Example: Boltmann distribution with uniform proposal. Let a system have Boltzmann stationary distribution, \(p(s) \propto \exp\left( - \beta E(s) \right)\), and uniform proposal conditional probability \(g(s'|s) = \frac{1}{N}\), with \(N\) the number of accessible states from the state \(s\).

Example 10.1 (Ising model on a 2D lattice with 1 flip per update)
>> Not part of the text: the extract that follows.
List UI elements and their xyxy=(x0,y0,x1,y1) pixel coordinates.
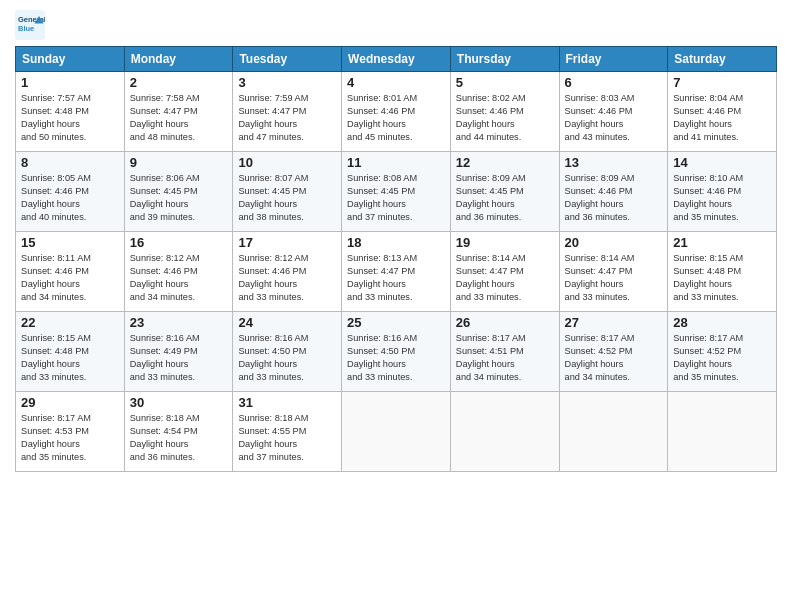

As an example, for an Ising model on a 2D lattice with dimension \(m \times n\) with proposal update with \(1\) flip \(N = mn\).

Example 10.2 (Ising model on a 2D lattice with \(k\) flips per update)

todo Is a probability built with independent successive flips ok? Target states at each flip have the same probability, s.t. the probability of reaching steps \(s_k\) after \(k\) flips starting from \(s_0\) is not uniform.

Let \(g(s|s') = g(s'|s)\). The acceptance probability of the transition between different states \(s' \ne s\) reads

\[A(s',s) = \min \left( 1, e^{ -\beta ( E(s') - E(s) ) } \right) \ ,\]

and the corresponding element of transition matrix is

\[P(s'|s) = \frac{1}{N} \min \left( 1, e^{ -\beta ( E(s') - E(s) ) } \right) \ .\]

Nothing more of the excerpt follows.